At equilibrium ${N_2}{O_4}$ dissociates into 2 molecules of $N{O_2}$. The formula for molar mass is: Molar mass = 2 × Vapour density
Van’t hoff factor ‘i’ can be calculated using:
$i = \dfrac{{{n_f}}}{{{n_i}}}$
Where, ${n_f}$ = final moles; and ${n_i}$ = initial moles
Also, $i = \dfrac{{{M_{Actual}}}}{{{M_{Observed}}}}$
Where, ${M_{Actual}}$ = Actual molar mass; and ${M_{Observed}}$ = Observed molar mass
Vapour density = 30

Complete step by step answer:
-First, we should know that $N{O_2}$ is an odd electron species. So, it dimerise to form ${N_2}{O_4}$. Both $N{O_2}$ and ${N_2}{O_4}$ are found at equilibrium and are inter-convertible into the two forms.
-So, the chemical reaction for the dissociation of ${N_2}{O_4}$ will be:

Initially in the reacting vessel only ${N_2}{O_4}$ is present and the concentration of $N{O_2}$ will be 0. At equilibrium some of the ${N_2}{O_4}$ will react and its concentration will decrease and the same amount of $N{O_2}$ will be formed.
\left( {\begin{array}{*{20}{c}} {{N_2}{O_4}}& \rightleftharpoons &{2N{O_2}} \\\ 1&{}&0 \\\ {1 - \alpha }&{}&{2\alpha } \end{array}} \right)
Therefore total moles = (1 – α) + 2α = (1 + α) ; where α is the degree of dissociation.

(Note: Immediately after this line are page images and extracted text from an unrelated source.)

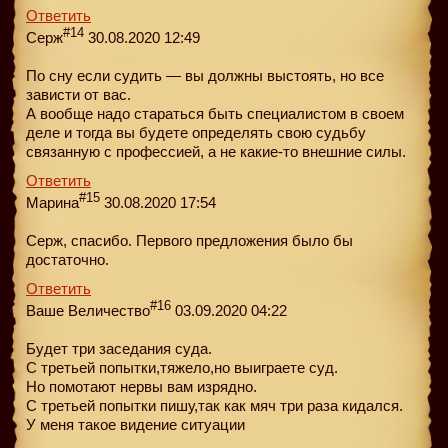
Ответить
#14
Серж
30.08.2020 12:49
По сну если судить — вы должны выстоять, но все
зависти от вас.
А вообще надо стараться быть специалистом в своем
деле и тогда вы будете определять свою судьбу
связанную с профессией, а не какие-то внешние силы.
Ответить
#15
Марина
30.08.2020 17:54
Серж, спасибо. Первого предложения было бы
достаточно.
Ответить
#16
Ваше Величество
03.09.2020 04:22
Будет три заседания суда.
С третьей попытки,тяжело,но выиграете суд.
Но помотают нервы вам изрядно.
С третьей попытки пишу,так как мяч три раза кидался.
У меня такое видение ситуации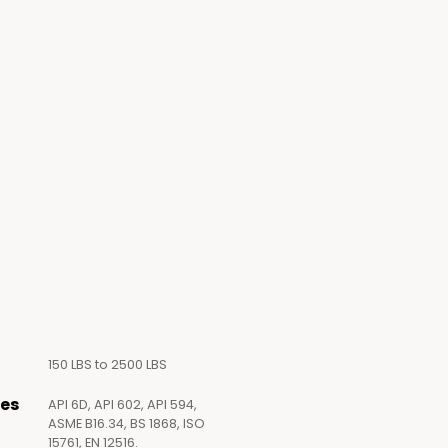
150 LBS to 2500 LBS
es
API 6D, API 602, API 594,
ASME B16.34, BS 1868, ISO
15761, EN 12516.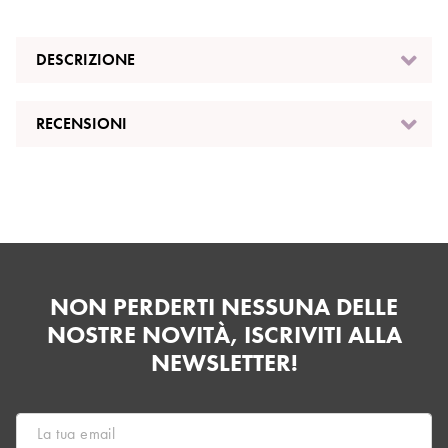
DESCRIZIONE
RECENSIONI
NON PERDERTI NESSUNA DELLE
NOSTRE NOVITÀ, ISCRIVITI ALLA
NEWSLETTER!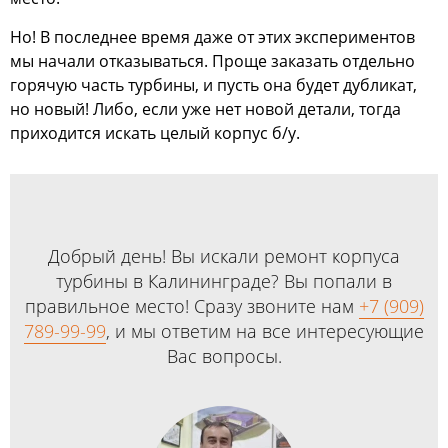
Но! В последнее время даже от этих экспериментов
мы начали отказываться. Проще заказать отдельно
горячую часть турбины, и пусть она будет дубликат,
но новый! Либо, если уже нет новой детали, тогда
приходится искать целый корпус б/у.
Добрый день! Вы искали ремонт корпуса
турбины в Калининграде? Вы попали в
правильное место! Сразу звоните нам
+7 (909)
789-99-99
, и мы ответим на все интересующие
Вас вопросы.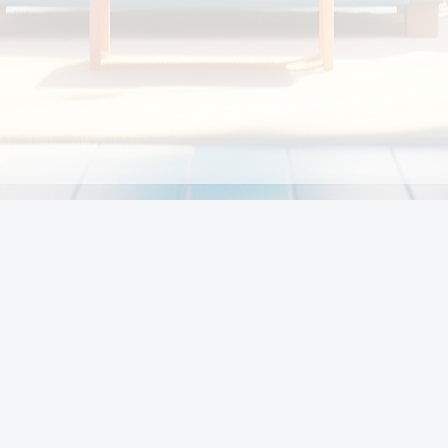
Chính sách
Li
Chính sách và điều khoản
Chính sách giao hàng
Chính sách thanh toán
p:
Chính sách đổi trả hàng
:00
Chính sách bảo vệ thông tin cá nhân của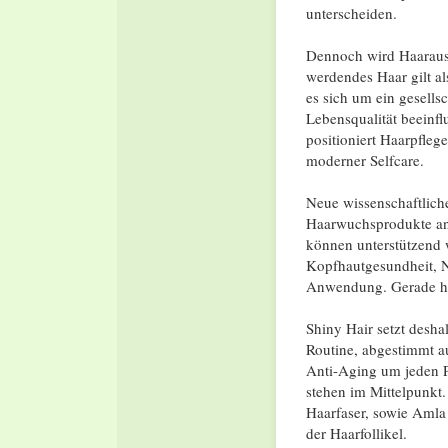
unterscheiden.
Dennoch wird Haarausfa
werdendes Haar gilt a
es sich um ein gesells
Lebensqualität beeinfl
positioniert Haarpfleg
moderner Selfcare.
Neue wissenschaftlich
Haarwuchsprodukte an 
können unterstützend 
Kopfhautgesundheit, N
Anwendung. Gerade hie
Shiny Hair setzt desha
Routine, abgestimmt a
Anti-Aging um jeden Pr
stehen im Mittelpunkt.
Haarfaser, sowie Amla
der Haarfollikel.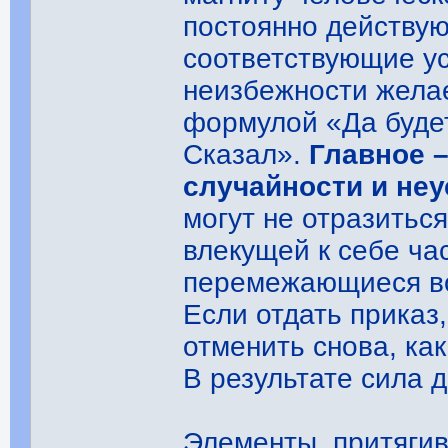
постоянно действу
соответствующие у
неизбежности жела
формулой «Да буде
Сказал».
Главное 
случайности и неу
могут не отразиться
влекущей к себе ч
перемежающиеся во
Если отдать приказ,
отменить снова, ка
В результате сила д
Элементы, притяги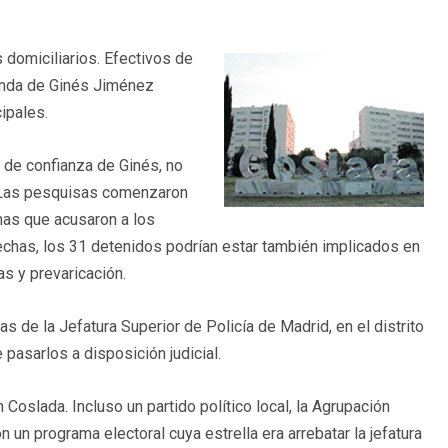
domiciliarios. Efectivos de
enda de Ginés Jiménez
ipales.
 de confianza de Ginés, no
s. Las pesquisas comenzaron
nas que acusaron a los
chas, los 31 detenidos podrían estar también implicados en
as y prevaricación.
de la Jefatura Superior de Policía de Madrid, en el distrito
 pasarlos a disposición judicial.
 Coslada. Incluso un partido político local, la Agrupación
un programa electoral cuya estrella era arrebatar la jefatura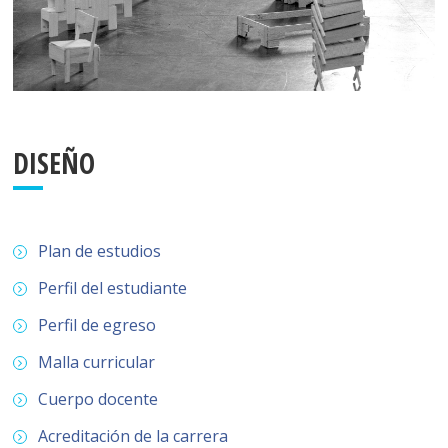
DISEÑO
Plan de estudios
Perfil del estudiante
Perfil de egreso
Malla curricular
Cuerpo docente
Acreditación de la carrera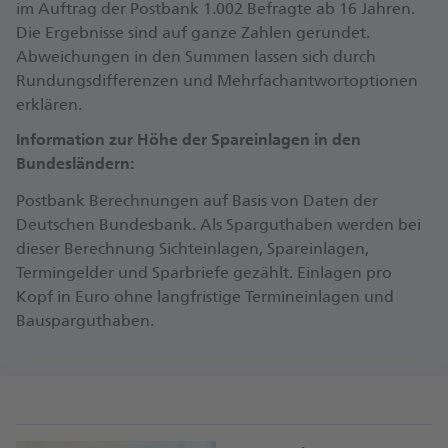
im Auftrag der Postbank 1.002 Befragte ab 16 Jahren.
Die Ergebnisse sind auf ganze Zahlen gerundet.
Abweichungen in den Summen lassen sich durch
Rundungsdifferenzen und Mehrfachantwortoptionen
erklären.
Information zur Höhe der Spareinlagen in den
Bundesländern:
Postbank Berechnungen auf Basis von Daten der
Deutschen Bundesbank. Als Sparguthaben werden bei
dieser Berechnung Sichteinlagen, Spareinlagen,
Termingelder und Sparbriefe gezählt. Einlagen pro
Kopf in Euro ohne langfristige Termineinlagen und
Bausparguthaben.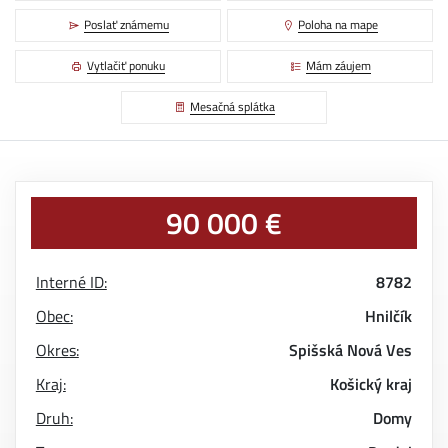
Poslať známemu
Poloha na mape
Vytlačiť ponuku
Mám záujem
Mesačná splátka
90 000 €
Interné ID:
8782
Obec:
Hnilčík
Okres:
Spišská Nová Ves
Kraj:
Košický kraj
Druh:
Domy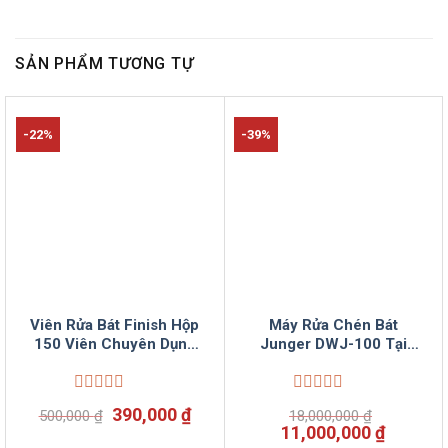
SẢN PHẨM TƯƠNG TỰ
-22%
-39%
Viên Rửa Bát Finish Hộp
Máy Rửa Chén Bát
150 Viên Chuyên Dụng
Junger DWJ-100 Tại
VinSun Phân Phối Nhật
Điện Máy VinSun
Bản
Được
Được
Giá
Giá
390,000
₫
500,000
₫
18,000,000
₫
xếp
xếp
gốc
hiện
Giá
Giá
11,000,000
₫
hạng
hạng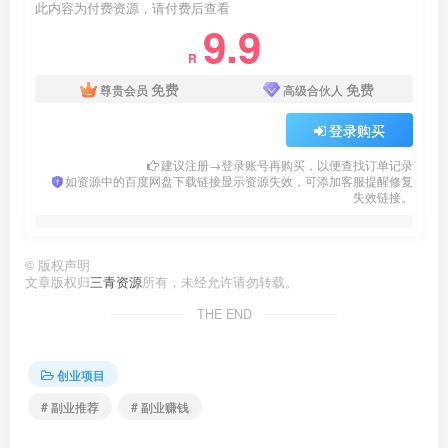
此内容为付费资源，请付费后查看
9.9
R
免费
免费
尊贵会员
高级合伙人
登录购买
建议注册→登录账号再购买，以便查找订单记录
如资源中的百度网盘下载链接显示资源失效，可添加客服提醒修复
失效链接。
©
版权声明
文章版权归
三青资源
所有，未经允许请勿转载。
THE END
创业项目
# 副业推荐
# 副业赚钱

-The van't hoff factor ‘i’ is equal to the ratio of total moles at equilibrium to the initial moles present in the reaction vessel.
Now, we will calculate van’t hoff factor:
$i = \dfrac{{{n_f}}}{{{n_i}}}$ = $\dfrac{{1 + \alpha }}{1}$ (1)
-Now, we will find the actual molar mass of ${N_2}{O_4}$
The atomic mass of N and O are 14 and 16 respectively.
Actual molar mass of ${N_2}{O_4}$ = (2 × 14) + (4 × 16) = 28 + 64 = 92
-Now, we will find the observed molar mass using vapour density.
The vapour density of ${N_2}{O_4}$ is given in the question above = 30
The formula for molar mass using vapour density is:
Molar mass = 2 × Vapour density
Observed molar mass = 2 × 30 = 60

-Now, we know that:
$i = \dfrac{{{M_{Actual}}}}{{{M_{Observed}}}}$ = $\dfrac{{92}}{{60}}$ (2)
From equation (1) and equation (2), we get:
$\dfrac{{1 + \alpha }}{1} = \dfrac{{92}}{{60}}$
Cross multiplication : 60 (1 + α) = 92 × 1
60 + 60 α = 92
60α = 92 – 60
60α = 32
α = $\dfrac{{32}}{{60}}$ = 0.5333
Therefore, α = 0.5333
Hence, the percentage dissociation will be = 0.5333 × 100 = 53.33%
So, the answer of the given question is 53.33%

Additional Information:
-Vapour density is defined as the density of a gas or vapours relative to the density of hydrogen gas at the same temperature and pressure.
-Van't hoff factor is the ratio of actual molar mass to the observed molar mass, it is represented by ‘i’.

Note: Vapour density is a unit less quantity. ${N_2}{O_4}$ exists as a dimer. $N{O_2}$ is an odd electron species. $N{O_2}$ is unstable so it forms a dimer as ${N_2}{O_4}$. Both $N{O_2}$ and ${N_2}{O_4}$ are found at equilibrium and are inter-convertible into the two forms.